The coldness was just not limited to schools, rather it prevailed in hospitals as well. In 2016 when I underwent another surgery, the doctors seemed to have taken me as an unreliable witness to my own condition. They even belittled me when I complained about severe pain post-surgery. 6 months of bed rest had caused a lot of muscle wasting. The surgery had not gone fine, I wasn’t able to stand using a walker as I used to earlier.
I remember that just before the 10th boards exams, the surgery I underwent to correct the weakness in my hands did not help and my fine motor skills further weakened. Everyone had thought that I wouldn’t be able to pass the exam but rather I passed the exam with flying colours. I never allowed my disability to impede my way of living. From academics to speaking up for myself, I’ve answered back to all those eyes that have ever questioned me.
But it still pains me to see that despite all these personal achievements, by and large, I am still considered as someone with lesser abilities than others. I find myself in a disheartened state when all my efforts are brushed off by one glance at my physical appearance.
When it comes to public space accessibility, then a lot of work has been done towards making public places more suitable for the disabled. But in my experience, most of the time from toilets to ramps meant for us, remain inaccessible. Almost all the public places I go to have a disabled toilet but it remains locked. Moreover, the accessible ones are not compatible with the wheelchair size. These things only amount to frustration and disappointments.

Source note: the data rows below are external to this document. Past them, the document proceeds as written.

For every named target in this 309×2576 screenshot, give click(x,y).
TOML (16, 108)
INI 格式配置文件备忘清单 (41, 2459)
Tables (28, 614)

After passing my 12th std with good marks, I now am a proud merit student at Delhi University. One new thing I took up this year was to start my blog. I decided to use my pen and the experiences I’ve had so far, to help people reflect on their perspectives towards disability.
In my experience so far, I have either seen peculiarity or pity in other people’s eyes, rather what I actually need is, normalised acceptance. Ableism is a phenomenon that propagates having an abled body as the only way of life. And it portrays disability as an unfulfilled way of living. In a conservative society like India, the roots of such a perspective are commonly evident.
The notion that a disabled life is in any way less fulfilling than ‘normal’ life is completely untrue. This needs to change, we need to start addressing and questioning this perspective.